This approach ensures your financial statements don’t overstate your expected cash inflow. The allowance for doubtful accounts is used to estimate the portion of accounts receivable that may not be collectible. Accounts receivable (A/R) has a debit balance, but the allowance for doubtful accounts carries a creditbalance.
Contra accounts are listed in the same section as the related account but recorded separately. GAAP (Generally Accepted Accounting Principles) and IFRS (International Financial Reporting Standards) require financial accuracy. Contra accounts help businesses correctly report asset values, liabilities, and revenue adjustments. For example, if a company owns equipment worth $100,000, wear and contra asset account tear over time reduces its value. Rather than lowering the equipment account directly, a contra account called “Accumulated Depreciation” is used to show the reduction, keeping the original cost intact for reporting purposes.

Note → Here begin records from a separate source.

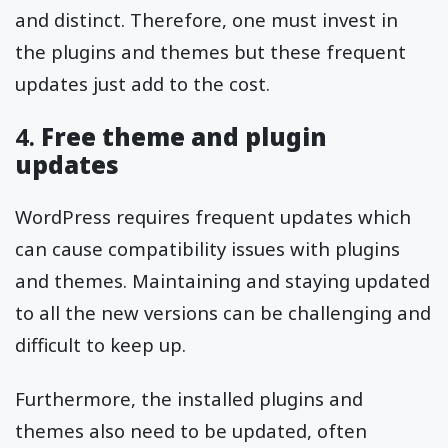
and distinct. Therefore, one must invest in
the plugins and themes but these frequent
updates just add to the cost.
4.
Free theme and plugin
updates
WordPress requires frequent updates which
can cause compatibility issues with plugins
and themes. Maintaining and staying updated
to all the new versions can be challenging and
difficult to keep up.
Furthermore, the installed plugins and
themes also need to be updated, often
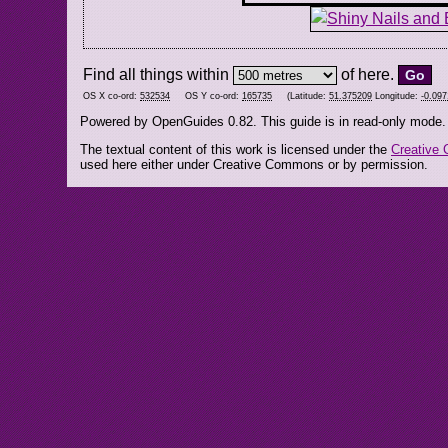
Find all things within
of here.
OS X co-ord:
532534
OS Y co-ord:
165735
(Latitude:
51.375209
Longitude:
-0.09
Powered by OpenGuides 0.82. This guide is in read-only mode.
The textual content of this work is licensed under the
Creative 
used here either under Creative Commons or by permission.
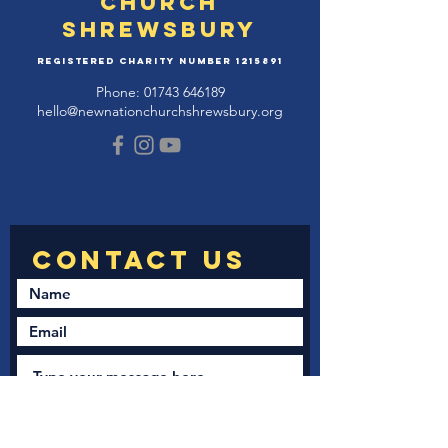
Church
Shrewsbury
Registered Charity Number
1215891
Phone:
01743 646189
hello@newnationchurchshrewsbury.org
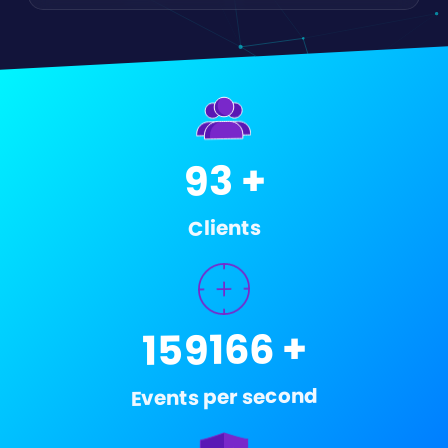
+
148
Clients
+
250000
Events per second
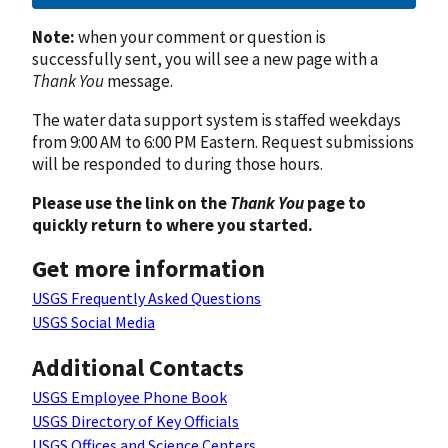
Note:
when your comment or question is
successfully sent, you will see a new page with a
Thank You
message.
The water data support system is staffed weekdays
from 9:00 AM to 6:00 PM Eastern. Request submissions
will be responded to during those hours.
Please use the link on the
Thank You
page to
quickly return to where you started.
Get more information
USGS Frequently Asked Questions
USGS Social Media
Additional Contacts
USGS Employee Phone Book
USGS Directory of Key Officials
USGS Offices and Science Centers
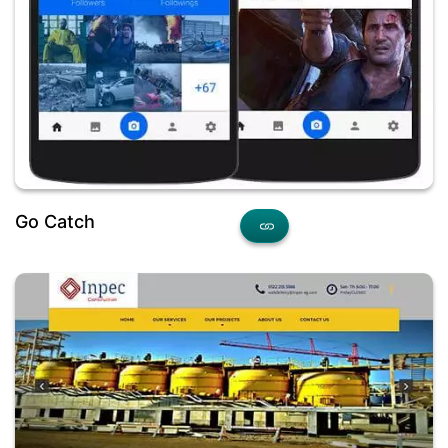
Go Catch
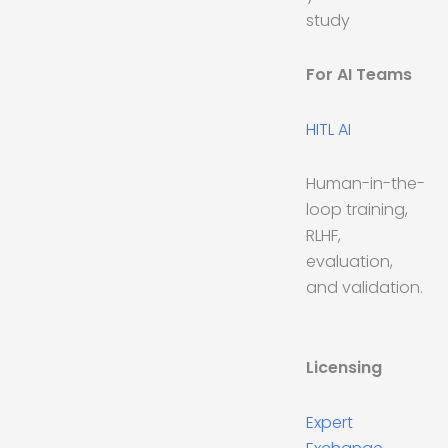
study
For AI Teams
HITL AI
Human-in-the-
loop training,
RLHF,
evaluation,
and validation.
Licensing
Expert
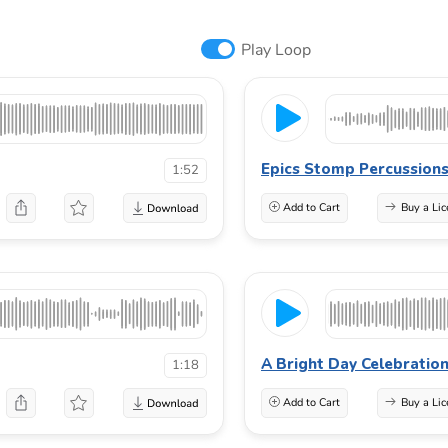
Play Loop
Epics Stomp Percussion
1:52
Add to Cart
Buy a Lic
A Bright Day Celebratio
1:18
Add to Cart
Buy a Lic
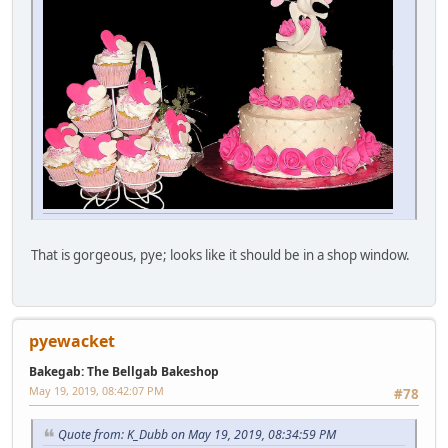
That is gorgeous, pye; looks like it should be in a shop window.
pyewacket
Bakegab: The Bellgab Bakeshop
May 19, 2019, 08:42:07 PM
#78
Quote from: K_Dubb on May 19, 2019, 08:34:59 PM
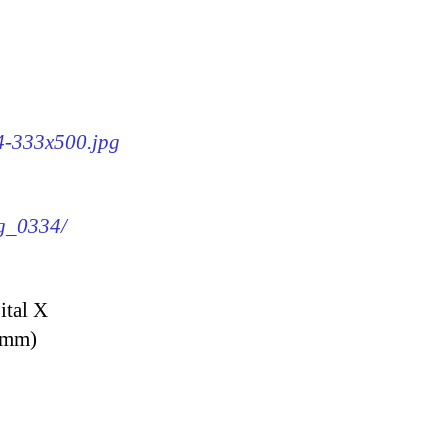
34-333x500.jpg
mg_0334/
ital X
9 mm)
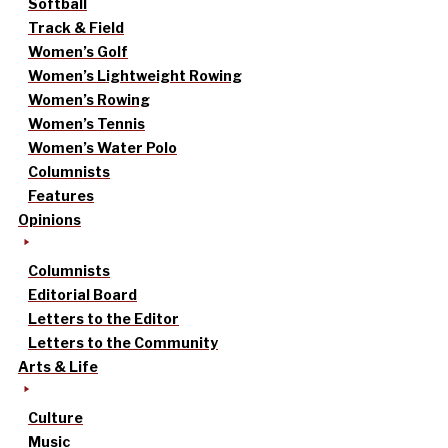
Softball
Track & Field
Women’s Golf
Women’s Lightweight Rowing
Women’s Rowing
Women’s Tennis
Women’s Water Polo
Columnists
Features
Opinions
Columnists
Editorial Board
Letters to the Editor
Letters to the Community
Arts & Life
Culture
Music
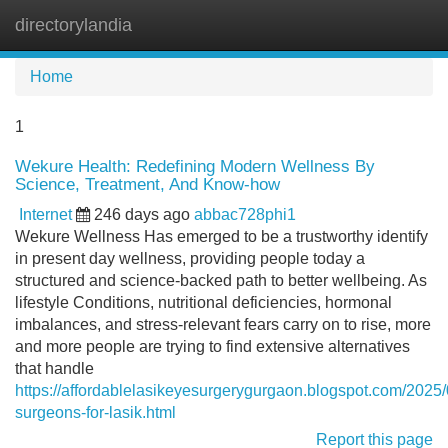
directorylandia
Tog
navi
Home
1
Wekure Health: Redefining Modern Wellness By
Science, Treatment, And Know-how
Internet
246 days ago
abbac728phi1
Wekure Wellness Has emerged to be a trustworthy identify
in present day wellness, providing people today a
structured and science-backed path to better wellbeing. As
lifestyle Conditions, nutritional deficiencies, hormonal
imbalances, and stress-relevant fears carry on to rise, more
and more people are trying to find extensive alternatives
that handle
https://affordablelasikeyesurgerygurgaon.blogspot.com/2025
surgeons-for-lasik.html
Report this page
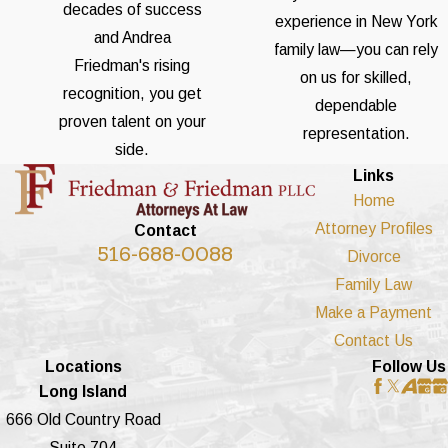
decades of success
experience in New York
and Andrea
family law—you can rely
Friedman's rising
on us for skilled,
recognition, you get
dependable
proven talent on your
representation.
side.
Links
Home
Attorney Profiles
Contact
516-688-0088
Divorce
Family Law
Make a Payment
Contact Us
Locations
Follow Us
Long Island
666 Old Country Road
Suite 704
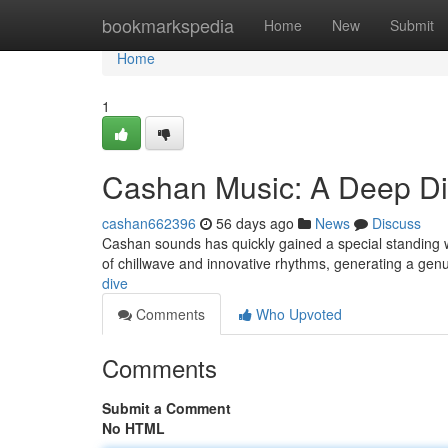
Home
bookmarkspedia
Home
New
Submit
Home
1
Cashan Music: A Deep D
cashan662396
56 days ago
News
Discuss
Cashan sounds has quickly gained a special standing w
of chillwave and innovative rhythms, generating a gen
dive
Comments
Who Upvoted
Comments
Submit a Comment
No HTML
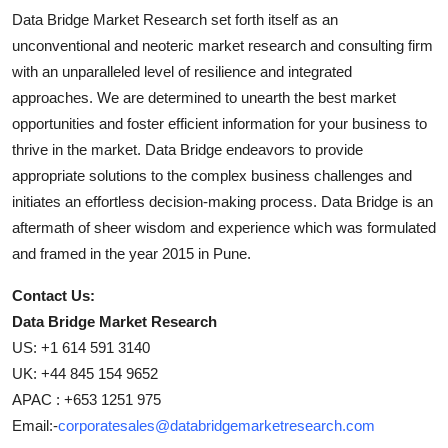
Data Bridge Market Research set forth itself as an
unconventional and neoteric market research and consulting firm
with an unparalleled level of resilience and integrated
approaches. We are determined to unearth the best market
opportunities and foster efficient information for your business to
thrive in the market. Data Bridge endeavors to provide
appropriate solutions to the complex business challenges and
initiates an effortless decision-making process. Data Bridge is an
aftermath of sheer wisdom and experience which was formulated
and framed in the year 2015 in Pune.
Contact Us:
Data Bridge Market Research
US: +1 614 591 3140
UK: +44 845 154 9652
APAC : +653 1251 975
Email:-
corporatesales@databridgemarketresearch.com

A contra account is an account that is used to offset the balance Certified Bookkeeper of a related account on a company’s financial statements. Contra revenue accounts are used to offset the balance in a revenue account. For example, if a company has a revenue account for sales returns and allowances, they would also have a contra revenue account to offset the balance in the sales returns and allowances account.
The matching principle says you need to deduct expenses in the same period you earn related revenues. Meanwhile, the historical cost principle says you should report assets on the balance sheet at their original purchase price, not their current market value. To confirm you’ve created your petty cash contra account correctly, temporarily record a test journal entry that gives it the opposite of its normal balance.


For example, a contra accumulated depreciation account can offset a fixed asset. Common types include accumulated depreciation (contra asset), allowance for doubtful accounts, and sales returns (contra revenue). To offset this, the allowance for doubtful accounts balance is adjusted via a credit, while the bad debt account is debited to balance out the AR account.